- Born: Jamaica, Queens, New York City, U.S.
- Education: Hunter College, St. John’s University
- Known for: Satirical interviews
- Notable work: Crackhead Barney and Friends
- Style: Performance art

= Crackhead Barney =

American performance artist and ambush interviewer

Crackhead Barney is an American performance artist and ambush interviewer. She shares video of satirical interviews on social media as a viral interview show titled Crackhead Barney and Friends.

== Career ==

=== Beginnings ===
According to Crackhead Barney in January 2021, the Crackhead Barney persona originated "a few years ago" when she began dressing up in a Barney costume and harassing random people in New York. The costume was missing an eye, leading people to refer to her as "Crackhead Barney".

Prior to the COVID-19 pandemic in New York City, Crackhead Barney often performed in the subway. The pandemic reduced subway traffic, and she later began attending the George Floyd protests in New York City. At one demonstration, videographer and producer Drew Rosenthal saw her, and eventually convinced her to collaborate on a show called Crackhead Barney and Friends. The name parodies the name of the Barney television show.
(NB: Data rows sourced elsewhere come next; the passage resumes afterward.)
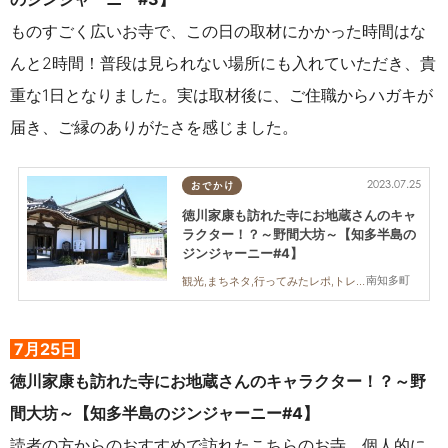
ものすごく広いお寺で、この日の取材にかかった時間はな
んと2時間！普段は見られない場所にも入れていただき、貴
重な1日となりました。実は取材後に、ご住職からハガキが
届き、ご縁のありがたさを感じました。
2023.07.25
おでかけ
徳川家康も訪れた寺にお地蔵さんのキャ
ラクター！？～野間大坊～【知多半島の
ジンジャーニー#4】
南知多町
観光,まちネタ,行ってみたレポ,トレンド
7月25日
徳川家康も訪れた寺にお地蔵さんのキャラクター！？～野
間大坊～【知多半島のジンジャーニー#4】
読者の方からのおすすめで訪れたこちらのお寺。個人的に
=== Crackhead Barney and Friends ===
The Crackhead Barney and Friends series is inspired by Eric André and All Gas No Brakes.

==== Content ====
Before the 2020 United States presidential election, Crackhead Barney attended a campaign rally by Donald Trump in Staten Island. She later described it as the most dangerous video she ever filmed, stating that she was apprehended by the police and brought to a psychiatric hospital, where the police stated that she was having a mental breakdown and attempting to expose her naked body to children.

Crackhead Barney was present at the 2021 United States Capitol attack, where she interviewed rioters. She additionally attended the inauguration of Joe Biden to interview "some more Patriots and QAnon-ers". At the latter event, she was photographed by Barry Goldstein of New England Public Media, who later discussed her and the photos on Connecting Point. One photograph showed the performance artist holding "a dead rat that she picked up on the street" while the next depicted her confronting a group of National Guardspeople just outside a high-security area.

In June 2021, Crackhead Barney interviewed Andrew Giuliani, and the two ended up shouting at each other. After she asked him why he was campaigning to be Mayor of New York City, he clarified that he was running for the position of Governor of New York and stated that he was "standing for Israel" and wanted to "see a New York where you have an Israel that is respected." Crackhead Barney subsequently insulted Giuliani's father; Giuliani stated that he believed someone who made an insult like that in Palestine would be beheaded. Members of Giuliani's entourage began shouting at Crackhead Barney, at which point both she and Giuliani began arguing about whether the other had ever visited Palestine.

In July 2021 Crackhead Barney, along with performance artists Matthew Silver and David Henry Nobody Jr. wrapped themselves in tape together while chanting "we are the unborn" to disrupt a prayer outside an abortion clinic.

Crackhead Barney has additionally interviewed Jake Angeli, asked Eric Adams "how much Black pussy" he gets, and encouraged children at a New York City Police Department gathering to chant "abolish the police".

==== Platform ====
Crackhead Barney and Friends is active on social media platforms which include TikTok, Instagram, and YouTube. In December 2021, the show was added to Means TV.

==== Style ====
Crackhead Barney has stated that her videos are unscripted. She has cited Dada as an inspiration, stating that it "offers an element of terrible randomness in this terribly random state our country is in." She has also described her work as slapstick.

== Political views ==
In January 2021, Crackhead Barney described the attackers of the United States Capitol as "violent MAGA idiots." She referred to "Patriots and QAnon-ers, whatever you want to call the nazis who wear the red hats and fuck their American flags or their machine guns." She additionally stated that "Biden is trash, Kamala is trash, and Trump is definitely trash" because "Biden and fucking Kamala [...] have jailed and incriminated more Black people than Trump and Pence put together."

== Personal life ==
Asked by Metal about her identity, Crackhead Barney stated that she was born and grew up in the Jamaica neighborhood of Queens in New York City. She attended St. John's University and has a BS degree in chemistry with a minor in communications.
She refused to provide more details about her background, saying that she generally avoids interviews to keep her identity hidden and that "I’m upset right now, I’m an alien from Mars, and I feel like I give you all you need to know about me from my performance art. That’s it, next question." Later in the interview, she described herself as a "Black queer woman artist". She told Ben Weiss of Input that her parents immigrated to the United States from Nigeria. She attended Hunter College, where she studied painting and sculpture.